In an empty vague place again. Damn it. Last night was so nice, except when it wasn't. Trying to add to the conversation, "That place destroyed my soul," and the Couch Potato's comment, "Well that's your soul's fault." Stupid kid doesn't know what the fuck he's talking about. Except for the part where maybe he does, and I don't know what's my own damn fault. You either defeat your demons or they defeat you.

Like I said - vague empty place. Everywhere all at once. I want to talk about Hips, and the sense of distance from uptown Athens, and the idea that I might know how to write 'What it's like to be a woman in Athens' and then all of the jumbling sense that it's hard to distinguish the difference between being a person in Athens from being a woman in Athens from being a me in Athens. What if my thoughts are just plain wrong?

*whine* What if nobody likes me and they all make fun of me and I'm wrong about everything I think and feel and everybody else really does know better than I do?

Jesus Christ. Also I want to talk about the police officer I saw today who made me think about sending an anonymous basket of cookies to the OUPD, with a note that says, 'Thanks. You won't remember me, but thank you. You believed, and that has made all the difference.' Or something silly like that. I just want that one man to know that, despite the fact that he ultimately didn't have the power to help, he still did help.

Also I want it to go away, but like I told Batman last night (yes, I'm calling my husband Batman, damn it) it never goes away. And that's another thing I want to write about. My sister's been through something similar - not in that the event was similar, but the scar it left. She will never lose the pain of having to put her dog, her life-long companion, to sleep. Batman will never lose the pain of Alise. And I will never lose the pain of this.

It's heartening, in a way. I told Batman I want to change the life of one kid, just one... to make a difference. And he said, It will tear you apart, because his experience with trying to make a difference in the lives of kids has left him deeply wounded. But... maybe the tears will be greater, but I don't really care. I'm not afraid because I've already been torn apart. I already have ghosts. And for the most part, I can still live happily, though they haunt. I'm not going to let my fear of being torn apart or hurt or broken or wounded prevent me from doing the things I crave to do. What I've lived through has taught me it's never worth it to be anything less than vibrantly, painfully happy.

There's something frightening about having followers, and commenters leaving lovely comments on my posts. Thank you for that - it does mean a lot. The vague 'you' who was cruel and judgmental from my first entries has become a gentle, well-meaning 'you,' and that, in turn, has quieted some of the cruel and judgmental aspects of my own thought-processes. Kind of. But it's still scary, because immediately after reading that, I wanted to write a post dedicated to what I thought would make you like me more.

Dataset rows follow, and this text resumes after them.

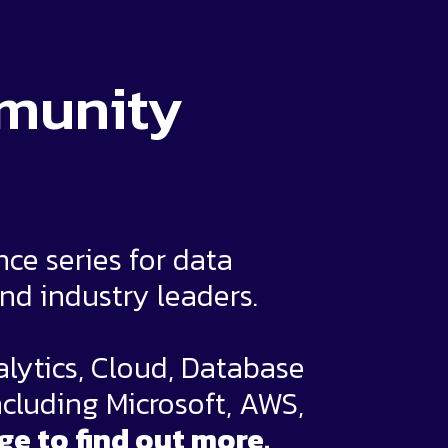
mmunity
e series for data
and industry leaders.
alytics, Cloud, Database
ncluding Microsoft, AWS,
ge to find out more.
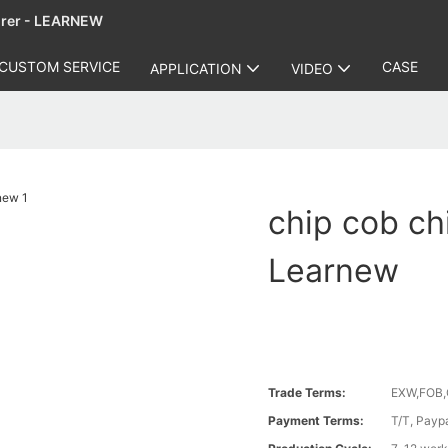
urer - LEARNEW
CUSTOM SERVICE
CASE
APPLICATION
VIDEO
chip cob ch
Learnew
Trade Terms:
EXW,FOB,
Payment Terms:
T/T, Payp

The truth is, this is all I am. I can't get into the heart of things because they're terrible. Maybe constructing a personal narrative should be like ripping off a band aid - quickly, get it over with. But I have made so many mistakes in trying to do that before. You know what's worse than what happened, three stupid years ago, in another life? Worse than that one evening? It's the way I handled it. It's the way I told the story without understanding what it meant. It's the way I tried to play with the story like it didn't mean anything. It wasn't real.

A solid image: The roommate (I still can't think of a good nickname for him) and I were raking leaves outside one of the rentals today, and we sneak around to the shadows so I can light up a cigarette and he can light up a chillum. The apartment is a boxy brick building at the bottom of a hill, pockmarked with wrist-thick trees. Yesterday, there was a solid floor of leaves covering the hill, at least half a foot thick. Today, the hill is cleared but for a long pile at its foot. The leaves are not fall leaves, but dull and grey, rotting into compost. There's a pristine brown fence at the top of the hill, marking the yard of some cute little house in a cute little town. There's a tree with bare branches, another one of those wrist-thick trees with two or three spindly fingers. It's not budding yet, but it's warm outside. The sky is blue, the clouds are fluffy. There's only the slightest hint of chill in the air.

I'm looking at the tree, and the sky, and feeling the spring time crop up around me, and I laugh. I look at the roommate and say, My parents didn't want me to stay, but staying is the best decision I've ever made.

Six blocks away and three years ago, all I could do was cry, and snarl at myself for eating, and sit with my legs dangling over a wall while I contemplated how badly it would hurt to let myself drop.

It never leaves.

I'm content these days... I've moved on, for all intents and purposes. But it's still always there.

Comments

( 2 comments — Leave a comment )
orgine
Apr. 1st, 2013 03:11 pm (UTC)
What kind of things were you thinking of doing in order to change a childs life?
ladychai
Apr. 1st, 2013 09:34 pm (UTC)
Really am not sure, as I don't want to ever actually have kids. I just want to be a positive influence somehow, or have the means to provide opportunities to my nieces and nephews. I've heard enough stories of troubled kids - and have been one myself, in a way - that I know how much help a single person can be just by listening, or providing key information or advice, or something like that. It's a very vague wish at the moment.